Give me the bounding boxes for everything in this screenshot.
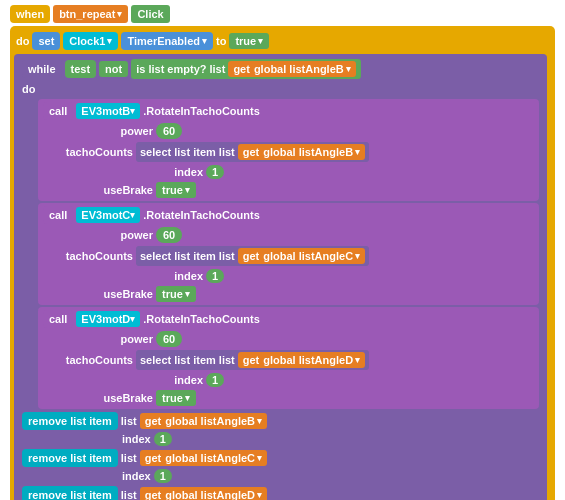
remove-D-row: remove list item list get global listAng… bbox=[22, 486, 539, 500]
tacho-row-2: tachoCounts select list item list get gl… bbox=[53, 246, 534, 266]
ev3motC-label: EV3motC bbox=[81, 209, 130, 221]
while-row: while test not is list empty? list get g… bbox=[18, 57, 543, 81]
ev3motB-block[interactable]: EV3motB ▾ bbox=[76, 103, 140, 119]
listAngleC-tacho-label: global listAngleC bbox=[263, 250, 353, 262]
power-value-1[interactable]: 60 bbox=[156, 123, 182, 139]
list-word-1: list bbox=[219, 146, 235, 158]
remove-list-block-1[interactable]: remove list item bbox=[22, 412, 118, 430]
index-value-2[interactable]: 1 bbox=[206, 269, 224, 283]
test-block[interactable]: test bbox=[65, 60, 97, 78]
ev3motC-block[interactable]: EV3motC ▾ bbox=[76, 207, 140, 223]
when-row: when btn_repeat ▾ Click bbox=[10, 5, 565, 23]
usebrake-value-1[interactable]: true ▾ bbox=[156, 182, 196, 198]
when-block[interactable]: when bbox=[10, 5, 50, 23]
power-label-3: power bbox=[73, 333, 153, 345]
is-list-empty-label: is list empty? bbox=[136, 63, 206, 75]
call-motB-section: call EV3motB ▾ .RotateInTachoCounts powe… bbox=[38, 99, 539, 201]
get-listAngleC-tacho-block[interactable]: get global listAngleC ▾ bbox=[238, 248, 365, 264]
not-block[interactable]: not bbox=[99, 61, 128, 77]
remove-listAngleC-label: global listAngleC bbox=[165, 452, 255, 464]
get-remove-label-1: get bbox=[145, 415, 162, 427]
btn-repeat-block[interactable]: btn_repeat ▾ bbox=[53, 5, 128, 23]
click-label: Click bbox=[137, 8, 163, 20]
get-listAngleB-tacho-block[interactable]: get global listAngleB ▾ bbox=[238, 144, 365, 160]
index-row-1: index 1 bbox=[123, 165, 534, 179]
clock1-block[interactable]: Clock1 ▾ bbox=[63, 32, 118, 50]
to-label: to bbox=[216, 35, 226, 47]
while-block[interactable]: while bbox=[22, 60, 62, 78]
call-block-2[interactable]: call bbox=[43, 206, 73, 224]
get-remove-listAngleC[interactable]: get global listAngleC ▾ bbox=[140, 450, 267, 466]
remove-index-num-2: 1 bbox=[160, 470, 166, 482]
remove-index-num-1: 1 bbox=[160, 433, 166, 445]
tacho-label-1: tachoCounts bbox=[53, 146, 133, 158]
clock1-label: Clock1 bbox=[69, 35, 105, 47]
power-label-1: power bbox=[73, 125, 153, 137]
true-block[interactable]: true ▾ bbox=[229, 33, 269, 49]
select-item-block-2[interactable]: select list item list get global listAng… bbox=[136, 246, 369, 266]
usebrake-value-2[interactable]: true ▾ bbox=[156, 286, 196, 302]
remove-B-section: remove list item list get global listAng… bbox=[22, 412, 539, 446]
usebrake-row-2: useBrake true ▾ bbox=[73, 286, 534, 302]
timer-enabled-block[interactable]: TimerEnabled ▾ bbox=[121, 32, 213, 50]
remove-list-word-3: list bbox=[121, 489, 137, 500]
remove-index-value-1[interactable]: 1 bbox=[154, 432, 172, 446]
not-label: not bbox=[105, 63, 122, 75]
get-remove-label-3: get bbox=[145, 489, 162, 500]
select-item-block-3[interactable]: select list item list get global listAng… bbox=[136, 350, 369, 370]
rotate-label-3: .RotateInTachoCounts bbox=[143, 313, 260, 325]
btn-repeat-label: btn_repeat bbox=[59, 8, 115, 20]
get-listAngleD-tacho-block[interactable]: get global listAngleD ▾ bbox=[238, 352, 365, 368]
remove-label-2: remove list item bbox=[28, 452, 112, 464]
set-label: set bbox=[38, 35, 54, 47]
remove-list-block-3[interactable]: remove list item bbox=[22, 486, 118, 500]
listAngleD-tacho-label: global listAngleD bbox=[263, 354, 353, 366]
get-listAngleB-block[interactable]: get global listAngleB ▾ bbox=[228, 61, 355, 77]
remove-index-value-2[interactable]: 1 bbox=[154, 469, 172, 483]
call-label-1: call bbox=[49, 105, 67, 117]
index-num-3: 1 bbox=[212, 374, 218, 386]
usebrake-value-3[interactable]: true ▾ bbox=[156, 390, 196, 406]
list-word-3: list bbox=[219, 354, 235, 366]
click-block[interactable]: Click bbox=[131, 5, 169, 23]
ev3motD-dropdown-icon: ▾ bbox=[130, 314, 135, 324]
tacho-row-1: tachoCounts select list item list get gl… bbox=[53, 142, 534, 162]
do-inner-row: do bbox=[18, 81, 543, 97]
call-block-1[interactable]: call bbox=[43, 102, 73, 120]
index-num-2: 1 bbox=[212, 270, 218, 282]
index-value-3[interactable]: 1 bbox=[206, 373, 224, 387]
power-value-2[interactable]: 60 bbox=[156, 227, 182, 243]
set-row: do set Clock1 ▾ TimerEnabled ▾ to true ▾ bbox=[10, 30, 551, 52]
list-word-2: list bbox=[219, 250, 235, 262]
index-label-1: index bbox=[123, 166, 203, 178]
rotate-label-1: .RotateInTachoCounts bbox=[143, 105, 260, 117]
timer-dropdown-icon: ▾ bbox=[202, 36, 207, 46]
usebrake-row-3: useBrake true ▾ bbox=[73, 390, 534, 406]
get-label-1: get bbox=[233, 63, 250, 75]
usebrake-dropdown-3: ▾ bbox=[185, 393, 190, 403]
remove-list-block-2[interactable]: remove list item bbox=[22, 449, 118, 467]
index-value-1[interactable]: 1 bbox=[206, 165, 224, 179]
usebrake-dropdown-1: ▾ bbox=[185, 185, 190, 195]
call-block-3[interactable]: call bbox=[43, 310, 73, 328]
select-item-block-1[interactable]: select list item list get global listAng… bbox=[136, 142, 369, 162]
power-row-1: power 60 bbox=[73, 123, 534, 139]
ev3motD-block[interactable]: EV3motD ▾ bbox=[76, 311, 140, 327]
index-label-2: index bbox=[123, 270, 203, 282]
set-block[interactable]: set bbox=[32, 32, 60, 50]
power-num-1: 60 bbox=[163, 125, 175, 137]
ev3motC-dropdown-icon: ▾ bbox=[130, 210, 135, 220]
get-remove-listAngleB[interactable]: get global listAngleB ▾ bbox=[140, 413, 267, 429]
is-list-empty-block[interactable]: is list empty? list get global listAngle… bbox=[131, 59, 361, 79]
ev3motD-label: EV3motD bbox=[81, 313, 130, 325]
power-row-3: power 60 bbox=[73, 331, 534, 347]
power-num-2: 60 bbox=[163, 229, 175, 241]
listAngleD-tacho-dropdown: ▾ bbox=[355, 355, 360, 365]
remove-listAngleD-dropdown: ▾ bbox=[257, 490, 262, 500]
usebrake-label-3: useBrake bbox=[73, 392, 153, 404]
remove-listAngleC-dropdown: ▾ bbox=[257, 453, 262, 463]
power-value-3[interactable]: 60 bbox=[156, 331, 182, 347]
get-remove-listAngleD[interactable]: get global listAngleD ▾ bbox=[140, 487, 267, 500]
call-motC-section: call EV3motC ▾ .RotateInTachoCounts powe… bbox=[38, 203, 539, 305]
call-motB-row: call EV3motB ▾ .RotateInTachoCounts bbox=[43, 102, 534, 120]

Exercise details >>
When a line in the records holds the string "icon", copy that line.

Your solution >>
ev3motD-dropdown-icon: ▾ bbox=[130, 314, 135, 324]
timer-dropdown-icon: ▾ bbox=[202, 36, 207, 46]
ev3motC-dropdown-icon: ▾ bbox=[130, 210, 135, 220]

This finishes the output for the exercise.